Exceptionnellement fertiles, ces terres sont actuellement menacées par la construction de deux tronçons de transports publics (les lignes 17 nord et 18 ouest du Grand Paris Express), dont tous les experts s’accordent pourtant à contester l’utilité et à dénoncer le coût.
Ces terres jouent depuis des siècles un rôle vital pour notre région-capitale : ville historique au cœur d’une région agricole, Paris est devenue la capitale de la France en raison de sa situation au carrefour d’itinéraires terrestres et fluviaux qui ont permis la mise en valeur de ces terres nourricières. C’est dans ce contexte qu’a pu émerger un patrimoine unique, que le monde entier nous envie.
Mais si Paris est aujourd’hui la première destination touristique au monde, c’est aussi une métropole fragile, soumise à des aléas climatiques de plus en plus nombreux : la multiplication des inondations l’hiver et des canicules l’été nous rappellent l’importance de maintenir des sols vivants et perméables autour des villes. Les ruptures des chaînes d’approvisionnement, y compris alimentaires, depuis le début de la pandémie de coronavirus, devraient également nous rendre vigilants sur l’éloignement des zones agricoles des bassins de consommation. L’ensemble de la communauté scientifique clame d’ailleurs l’absolue nécessité de préserver les sols autour des villes : toute nouvelle artificialisation accroît la menace sur notre avenir.
« Nous devons être les gérants de ce trésor »
Le classement de sols fertiles sur la liste du Patrimoine mondial de l’Unesco constituerait une première. Sur des milliers d’hectares, les limons éoliens de Gonesse et de Saclay, d’une profondeur de plusieurs mètres, abritent des réservoirs de biodiversité. Toute une vie complexe, le plus souvent invisible, y permet la symbiose entre animaux, végétaux, bactéries et champignons. En protégeant ces sols, la France démontrerait, sur le territoire même de l’Accord universel sur le climat de 2015, sa capacité à prendre soin d’écosystèmes méconnus et pourtant essentiels.
À ce remarquable patrimoine naturel s’ajoute la richesse archéologique et architecturale de ces espaces périurbains : des fouilles ont permis d’y attester la présence d’établissements humains depuis le néolithique. Encore aujourd’hui, entre les zones industrielles, les aéroports et les lotissements, subsistent de magnifiques corps de ferme, églises, moulins, pigeonniers, aqueducs et lavoirs, autant de vestiges inestimables de la vie agricole autour de Paris, dont l’approvisionnement alimentaire, contrairement à Londres, a longtemps dépendu presque exclusivement des terres situées à proximité des zones habitées.

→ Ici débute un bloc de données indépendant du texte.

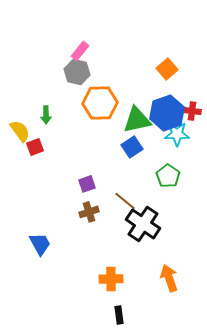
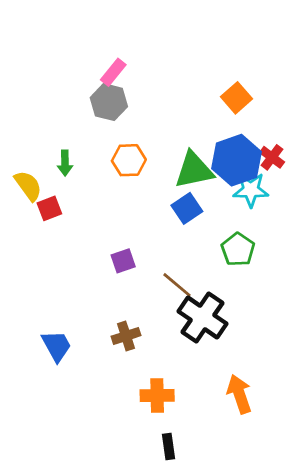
orange hexagon: (100, 103) -> (129, 160), moved, size x0.7
red cross: (192, 111) -> (272, 157), turned 30
brown cross: (89, 212) -> (126, 336), moved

Les sols nourriciers de Gonesse et de Saclay sont en danger. Nous, citoyennes et citoyens du XXIe siècle, devons être les gérants de ce trésor, qui nous a été transmis au fil des millénaires. Notre devoir est de protéger ce patrimoine, de le faire fructifier afin de le transmettre aux générations suivantes. Le classement en novembre dernier de la baguette de pain au Patrimoine immatériel de l’Humanité, saluée par l’ensemble des Français, n’aurait d’ailleurs pas de sens si au même moment l’on détruisait les dernières terres céréalières à proximité de la capitale.
Compte tenu de ce contexte d’urgence, une intervention de votre part nous semble nécessaire. Nous souhaitons pouvoir être reçus dans les meilleurs délais afin que ce gâchis, immense, puisse être évité.
Nous vous prions de croire, Madame la Ministre, à l’assurance de nos sentiments respectueux.